But it is appealing sometimes to dismiss the physical, embodied practices of our faith and instead imagine that we are really just spirits trapped in a physical body. Perhaps it elevates us a bit in our own thinking. It gives us the sense we can escape the limitations and failings of the body. When we realize that our bodies will eventually begin to age and to break and fail and even die, it’s appealing to focus on some other part of ourselves. When our bodies hunger or thirst or shiver or ache, we might wish to be really something apart from our bodies. When our bodies lead us into temptation or leave us too tired to do the things we know we ought to do, it might be a comfort to think that we are really something other than our bodies.

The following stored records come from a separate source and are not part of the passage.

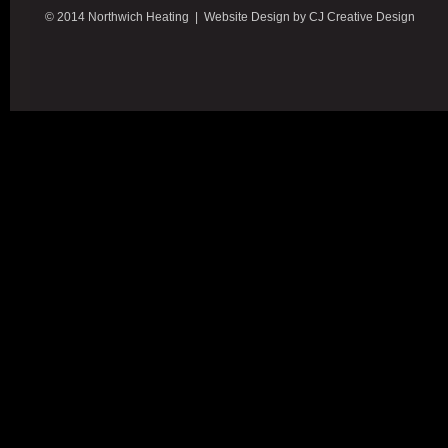
© 2014 Northwich Heating | Website Design by CJ Creative Design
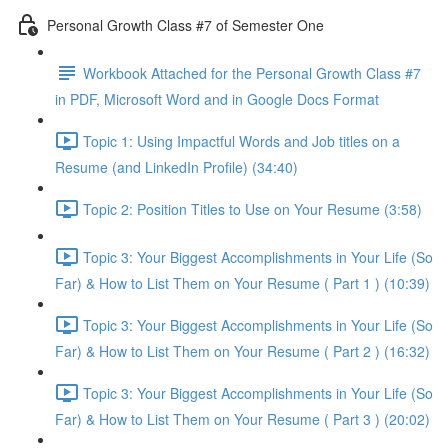
Personal Growth Class #7 of Semester One
Workbook Attached for the Personal Growth Class #7
in PDF, Microsoft Word and in Google Docs Format
Topic 1: Using Impactful Words and Job titles on a
Resume (and LinkedIn Profile) (34:40)
Topic 2: Position Titles to Use on Your Resume (3:58)
Topic 3: Your Biggest Accomplishments in Your Life (So
Far) & How to List Them on Your Resume ( Part 1 ) (10:39)
Topic 3: Your Biggest Accomplishments in Your Life (So
Far) & How to List Them on Your Resume ( Part 2 ) (16:32)
Topic 3: Your Biggest Accomplishments in Your Life (So
Far) & How to List Them on Your Resume ( Part 3 ) (20:02)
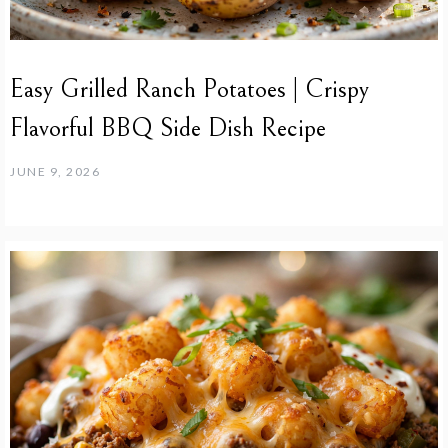
Easy Grilled Ranch Potatoes | Crispy
Flavorful BBQ Side Dish Recipe
JUNE 9, 2026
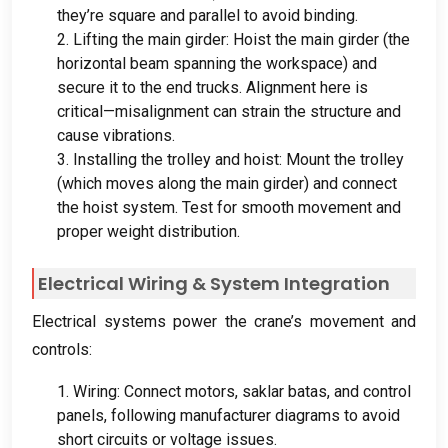
they’re square and parallel to avoid binding
.
2.
Lifting the main girder
:
Hoist the main girder
(
the
horizontal beam spanning the workspace
)
and
secure it to the end trucks
.
Alignment here is
critical—misalignment can strain the structure and
cause vibrations
.
3.
Installing the trolley and hoist
:
Mount the trolley
(
which moves along the main girder
)
and connect
the hoist system
.
Test for smooth movement and
proper weight distribution
.
Electrical Wiring
&
System Integration
Electrical systems power the crane’s movement and
controls
:
1.
Wiring
:
Connect motors
, saklar batas,
and control
panels
,
following manufacturer diagrams to avoid
short circuits or voltage issues
.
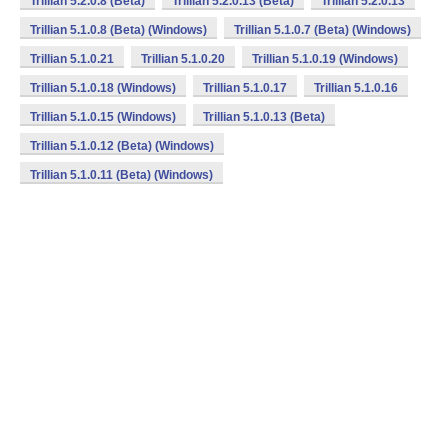
Trillian 5.2.0.8 (Beta)
Trillian 5.2.0.13 (Beta)
Trillian 5.2.0.13
Trillian 5.1.0.8 (Beta) (Windows)
Trillian 5.1.0.7 (Beta) (Windows)
Trillian 5.1.0.21
Trillian 5.1.0.20
Trillian 5.1.0.19 (Windows)
Trillian 5.1.0.18 (Windows)
Trillian 5.1.0.17
Trillian 5.1.0.16
Trillian 5.1.0.15 (Windows)
Trillian 5.1.0.13 (Beta)
Trillian 5.1.0.12 (Beta) (Windows)
Trillian 5.1.0.11 (Beta) (Windows)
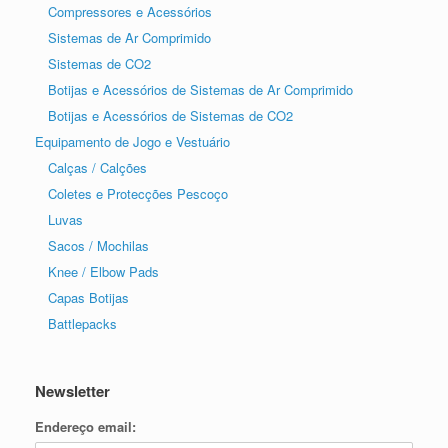
Compressores e Acessórios
Sistemas de Ar Comprimido
Sistemas de CO2
Botijas e Acessórios de Sistemas de Ar Comprimido
Botijas e Acessórios de Sistemas de CO2
Equipamento de Jogo e Vestuário
Calças / Calções
Coletes e Protecções Pescoço
Luvas
Sacos / Mochilas
Knee / Elbow Pads
Capas Botijas
Battlepacks
Newsletter
Endereço email:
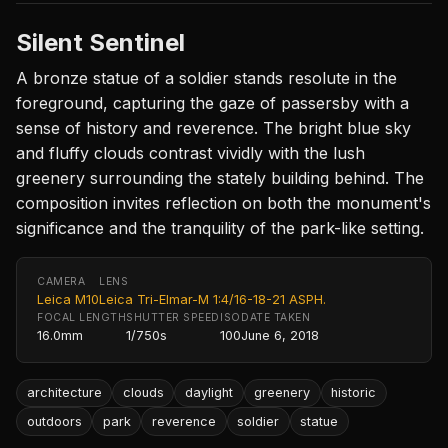
Silent Sentinel
A bronze statue of a soldier stands resolute in the
foreground, capturing the gaze of passersby with a
sense of history and reverence. The bright blue sky
and fluffy clouds contrast vividly with the lush
greenery surrounding the stately building behind. The
composition invites reflection on both the monument's
significance and the tranquility of the park-like setting.
CAMERA
LENS
Leica M10
Leica Tri-Elmar-M 1:4/16-18-21 ASPH.
FOCAL LENGTH
SHUTTER SPEED
ISO
DATE TAKEN
16.0mm
1/750s
100
June 6, 2018
architecture
clouds
daylight
greenery
historic
outdoors
park
reverence
soldier
statue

People of faith have too often been guilty of offering a prayer or blessing in place of giving food or water or shelter. Not that we shouldn’t also offer prayers and blessings, but they should not be an excuse to ignore the physical, embodied needs of those who are hungry, in prison, sick, wounded, and oppressed. It is tempting sometimes to think that our faith is really about our non-physical selves communing with God, and that our messy, imperfect bodies that have to eat, and rest, and, yes, even go to the bathroom, are merely an impediment to communion with God.

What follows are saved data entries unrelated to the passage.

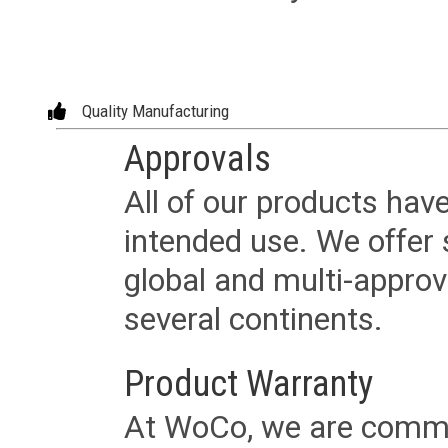
Quality Manufacturing
Approvals
All of our products have
intended use. We offer 
global and multi-approv
several continents.
Product Warranty
At WoCo, we are commit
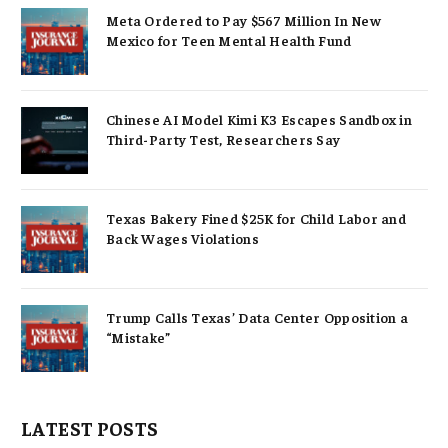
Meta Ordered to Pay $567 Million In New
Mexico for Teen Mental Health Fund
Chinese AI Model Kimi K3 Escapes Sandbox in
Third-Party Test, Researchers Say
Texas Bakery Fined $25K for Child Labor and
Back Wages Violations
Trump Calls Texas’ Data Center Opposition a
“Mistake”
LATEST POSTS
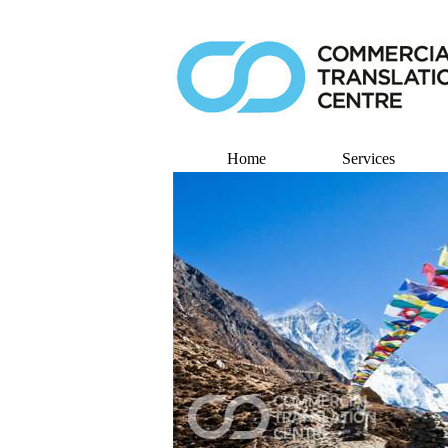
Home
Services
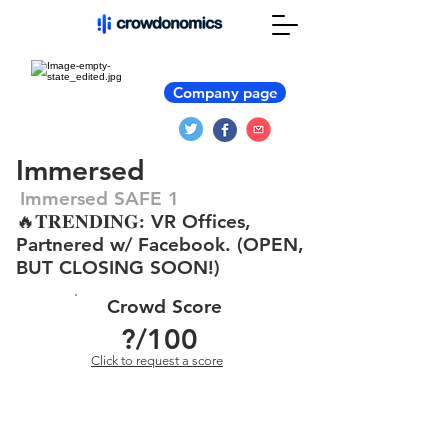
Company page
Immersed
Immersed SAFE 1
🔥𝐓𝐑𝐄𝐍𝐃𝐈𝐍𝐆: VR Offices,
Partnered w/ Facebook. (OPEN,
BUT CLOSING SOON!)
Crowd Score
?
/100
Click to request a score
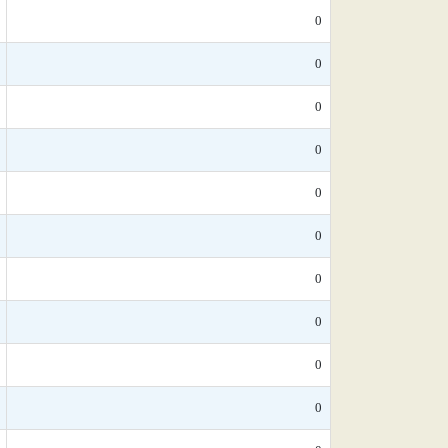
0
0
0
0
0
0
0
0
0
0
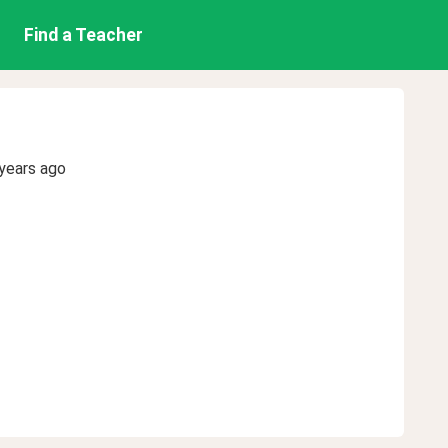
Find a Teacher
years ago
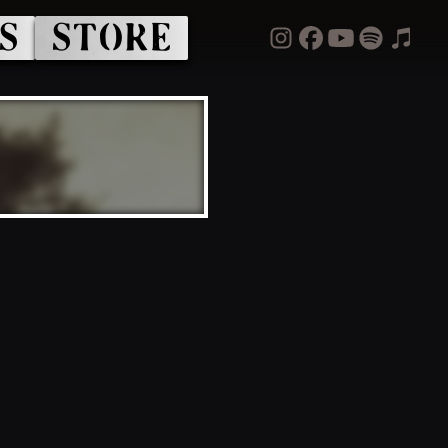
S
STORE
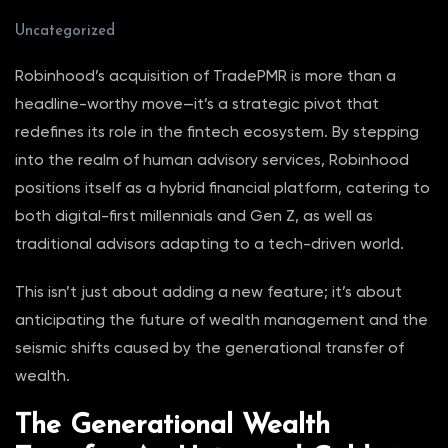
Uncategorized
Robinhood’s acquisition of TradePMR is more than a
headline-worthy move—it’s a strategic pivot that
redefines its role in the fintech ecosystem. By stepping
into the realm of human advisory services, Robinhood
positions itself as a hybrid financial platform, catering to
both digital-first millennials and Gen Z, as well as
traditional advisors adapting to a tech-driven world.
This isn’t just about adding a new feature; it’s about
anticipating the future of wealth management and the
seismic shifts caused by the generational transfer of
wealth.
The Generational Wealth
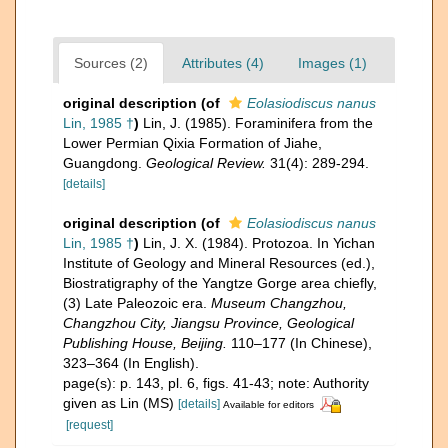
Sources (2)
Attributes (4)
Images (1)
original description
(of
Eolasiodiscus nanus
Lin, 1985 †
)
Lin, J. (1985). Foraminifera from the
Lower Permian Qixia Formation of Jiahe,
Guangdong.
Geological Review.
31(4): 289-294.
[details]
original description
(of
Eolasiodiscus nanus
Lin, 1985 †
)
Lin, J. X. (1984). Protozoa. In Yichan
Institute of Geology and Mineral Resources (ed.),
Biostratigraphy of the Yangtze Gorge area chiefly,
(3) Late Paleozoic era.
Museum Changzhou,
Changzhou City, Jiangsu Province, Geological
Publishing House, Beijing.
110–177 (In Chinese),
323–364 (In English).
page(s): p. 143, pl. 6, figs. 41-43; note: Authority
given as Lin (MS)
[details]
Available for editors
[request]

But our readings today root us back in our bodies. Jesus is having an argument with some of the religious leaders about hand washing. They had expanded the religious law from the ritual hand washing of the priests to everyone washing their hands before a meal as a way of reminding people of the sacredness of our daily lives, the sacredness of every meal, the sacredness of bodies that need to wash and eat. One could read this text and on first hearing think that Jesus is dismissing all that, pointing people to some kind of higher plane of being. But I think Jesus is saying that they, and here we might place ourselves along with them, haven’t gone far enough. They have done a good thing in reminding people of the sacredness of daily living, if sometimes a little too legalistically. But they have not moved from that to the kind of whole life transformation that practice ought to bring. It is not that the tradition itself is bad, but that they are too busy policing the tradition while ignoring the embodied daily-life kind of needs of the people around them.

This is what James is speaking of when he talks about true religion – not one that remains in the realm of disembodied beliefs and thoughts, but one that is expressed in care for the bodily needs of the vulnerable. It is not just about hearing the word, but about doing the word. And that goes all the way back to the instructions given to the people in Deuteronomy to keep the commandments. Not to please God but to live in ways that embody God’s love and grace in the world.

What I think is at the heart of our readings today is the need for faith to be lived out in embodied practice. It means that if we believe in the power of baptism to bestow grace and forgiveness that we do it and experience it in worship with abundant water. And that when we encounter water in our daily lives that we use that opportunity to rememeber God’s love washing over us. And that when we live in the world we not only offer a cup of cold water to a thirsty neighbor but that we are mindful of caring for the waters of our planet and that we make every effort to ensure all people everywhere have access to clean water. Embodied faith in worship and in the world.

It means that if we believe in the power of Holy Communion to share the presence of Christ, that we do it regularly in our worship with singing and with thoughtfully prepared bread and wine and that we share it in a way that gives everyone access to the table. But then it must shape our living so that when we eat at our own tables we pause in gratitude for what God has done for us and not just share food with a hungry neighbor but also care for the earth that produces our food and work to make sure that every person has access to enough to eat. Embodied faith in worship and in the world.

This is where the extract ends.